◆ THE PROBLEM: Each line in the entries that has the word "Gelar" has to be copied.

Stored data entries

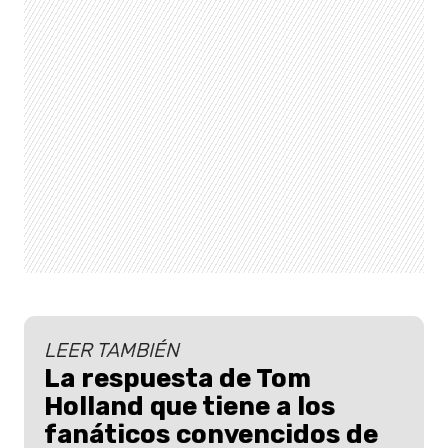
LEER TAMBIÉN
La respuesta de Tom
Holland que tiene a los
fanáticos convencidos de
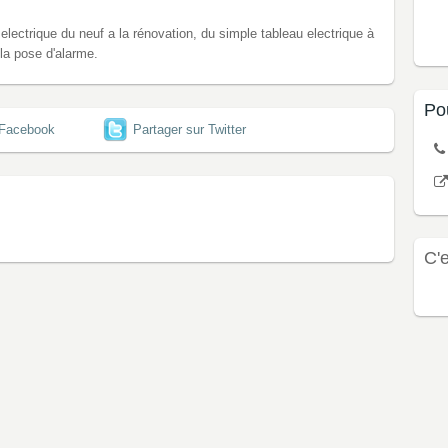
 electrique du neuf a la rénovation, du simple tableau electrique à
 la pose d'alarme.
Po
 Facebook
Partager sur Twitter
C'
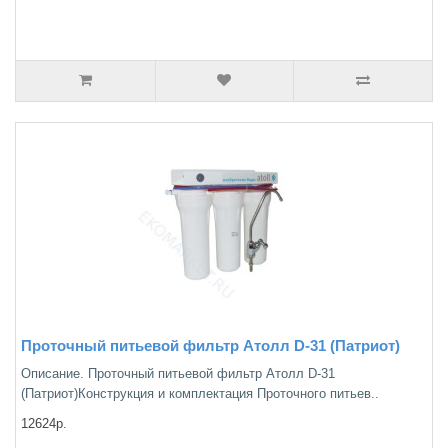
Проточный питьевой фильтр Атолл D-31 (Патриот)
Описание. Проточный питьевой фильтр Атолл D-31
(Патриот)Конструкция и комплектация Проточного питьев..
12624р.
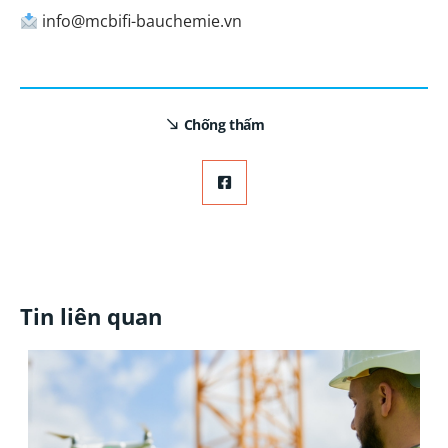
info@mcbifi-bauchemie.vn
Chống thấm
Tin liên quan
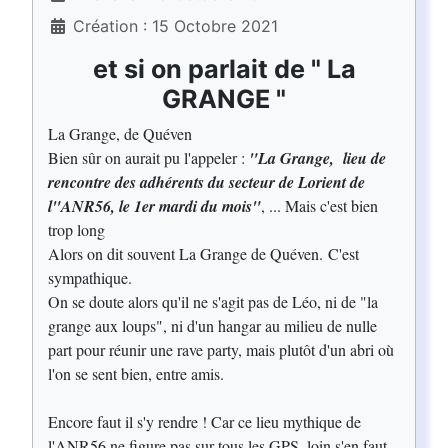
Création : 15 Octobre 2021
et si on parlait de " La
GRANGE "
La Grange, de Quéven
Bien sûr on aurait pu l'appeler :
"La Grange, lieu de
rencontre des adhérents du secteur de Lorient de
l"ANR56, le 1er mardi du mois"
, ... Mais c'est bien
trop long
Alors on dit souvent La Grange de Quéven. C'est
sympathique.
On se doute alors qu'il ne s'agit pas de Léo, ni de "la
grange aux loups", ni d'un hangar au milieu de nulle
part pour réunir une rave party, mais plutôt d'un abri où
l'on se sent bien, entre amis.
Encore faut il s'y rendre ! Car ce lieu mythique de
l'ANR56 ne figure pas sur tous les GPS, loin s'en faut.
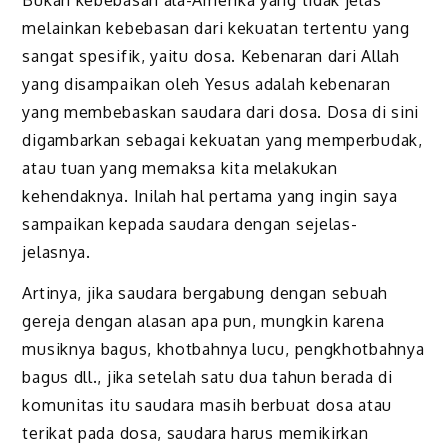
Bukan kebebasan ala-Amerika yang tidak jelas
melainkan kebebasan dari kekuatan tertentu yang
sangat spesifik, yaitu dosa. Kebenaran dari Allah
yang disampaikan oleh Yesus adalah kebenaran
yang membebaskan saudara dari dosa. Dosa di sini
digambarkan sebagai kekuatan yang memperbudak,
atau tuan yang memaksa kita melakukan
kehendaknya. Inilah hal pertama yang ingin saya
sampaikan kepada saudara dengan sejelas-
jelasnya.
Artinya, jika saudara bergabung dengan sebuah
gereja dengan alasan apa pun, mungkin karena
musiknya bagus, khotbahnya lucu, pengkhotbahnya
bagus dll., jika setelah satu dua tahun berada di
komunitas itu saudara masih berbuat dosa atau
terikat pada dosa, saudara harus memikirkan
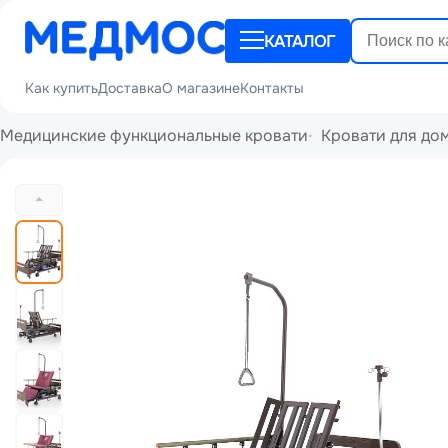
КАТАЛОГ
Как купить
Доставка
О магазине
Контакты
Медицинские функциональные кровати
Кровати для до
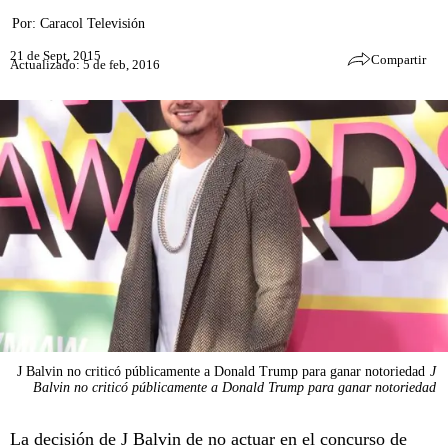
Por:
Caracol Televisión
21 de Sept, 2015
Compartir
Actualizado: 5 de feb, 2016
J Balvin no criticó públicamente a Donald Trump para ganar notoriedad
J
Balvin no criticó públicamente a Donald Trump para ganar notoriedad
La decisión de J Balvin de no actuar en el concurso de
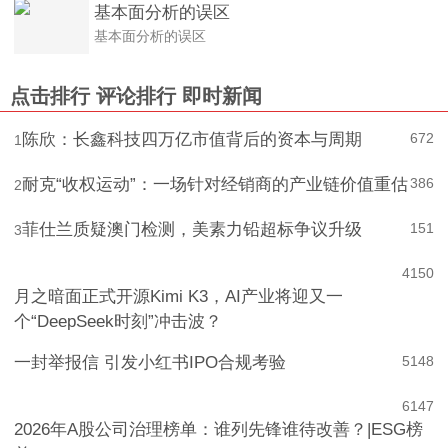
基本面分析的误区
基本面分析的误区
点击排行
评论排行
即时新闻
陈欣：长鑫科技四万亿市值背后的资本与周期
672
1
耐克“收权运动”：一场针对经销商的产业链价值重估
386
2
菲仕兰质疑澳门检测，美素力铅超标争议升级
151
3
4
150
月之暗面正式开源Kimi K3，AI产业将迎又一
个“DeepSeek时刻”冲击波？
一封举报信 引发小红书IPO合规考验
5
148
6
147
2026年A股公司治理榜单：谁列先锋谁待改善？|ESG榜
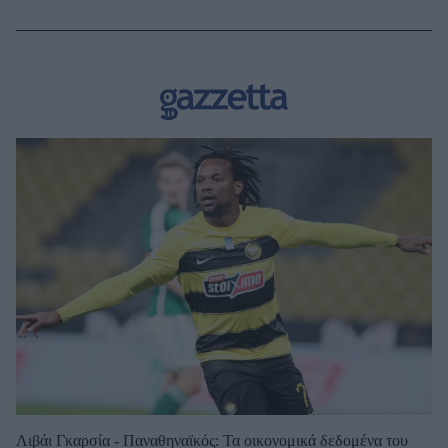
Λιβάι Γκαρσία - Παναθηναϊκός: Τα οικονομικά δεδομένα του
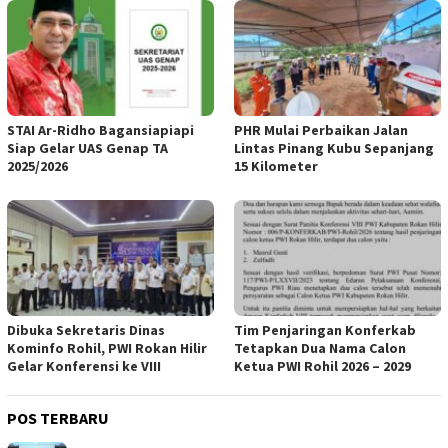
STAI Ar-Ridho Bagansiapiapi
PHR Mulai Perbaikan Jalan
Siap Gelar UAS Genap TA
Lintas Pinang Kubu Sepanjang
2025/2026
15 Kilometer
Dibuka Sekretaris Dinas
Tim Penjaringan Konferkab
Kominfo Rohil, PWI Rokan Hilir
Tetapkan Dua Nama Calon
Gelar Konferensi ke VIII
Ketua PWI Rohil 2026 – 2029
POS TERBARU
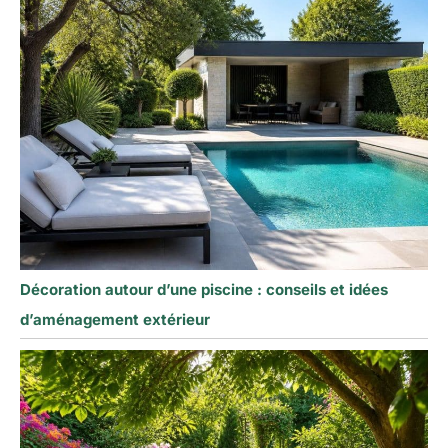
Décoration autour d’une piscine : conseils et idées
d’aménagement extérieur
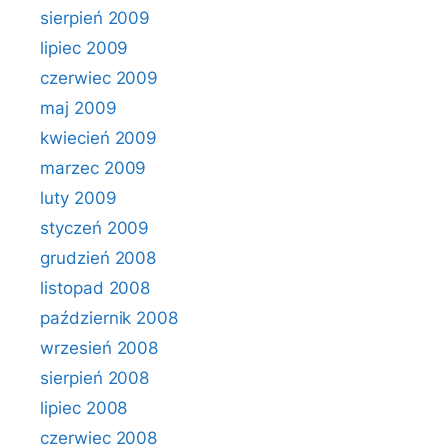
sierpień 2009
lipiec 2009
czerwiec 2009
maj 2009
kwiecień 2009
marzec 2009
luty 2009
styczeń 2009
grudzień 2008
listopad 2008
październik 2008
wrzesień 2008
sierpień 2008
lipiec 2008
czerwiec 2008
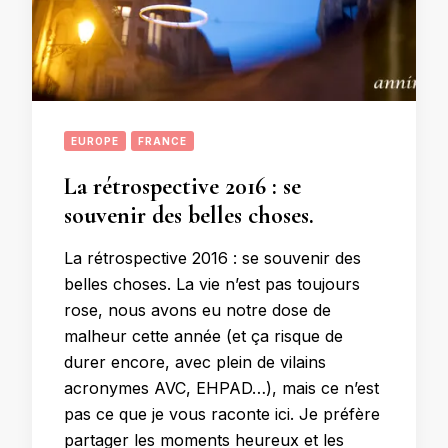
EUROPE
FRANCE
La rétrospective 2016 : se
souvenir des belles choses.
La rétrospective 2016 : se souvenir des
belles choses. La vie n’est pas toujours
rose, nous avons eu notre dose de
malheur cette année (et ça risque de
durer encore, avec plein de vilains
acronymes AVC, EHPAD…), mais ce n’est
pas ce que je vous raconte ici. Je préfère
partager les moments heureux et les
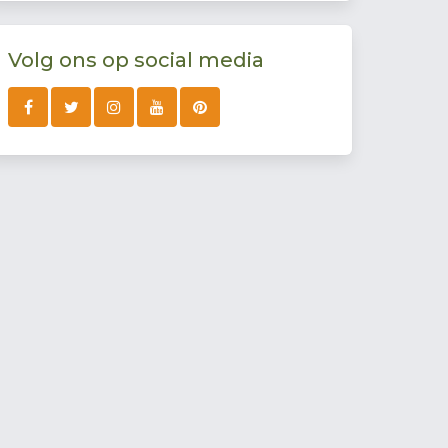
Volg ons op social media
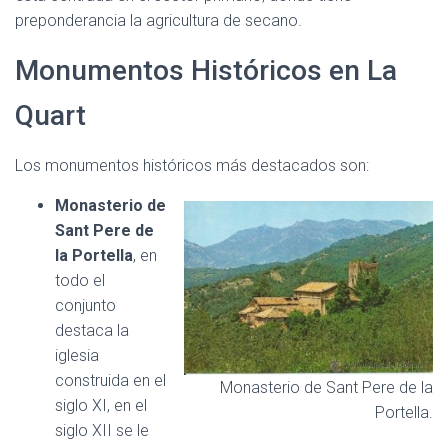
preponderancia la agricultura de secano.
Monumentos Históricos en La
Quart
Los monumentos históricos más destacados son:
Monasterio de
Sant Pere de
la Portella
, en
todo el
conjunto
destaca la
iglesia
construida en el
Monasterio de Sant Pere de la
siglo XI, en el
Portella.
siglo XII se le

◆ ANSWER SPACE:
Siap Gelar UAS Genap TA
Gelar Konferensi ke VIII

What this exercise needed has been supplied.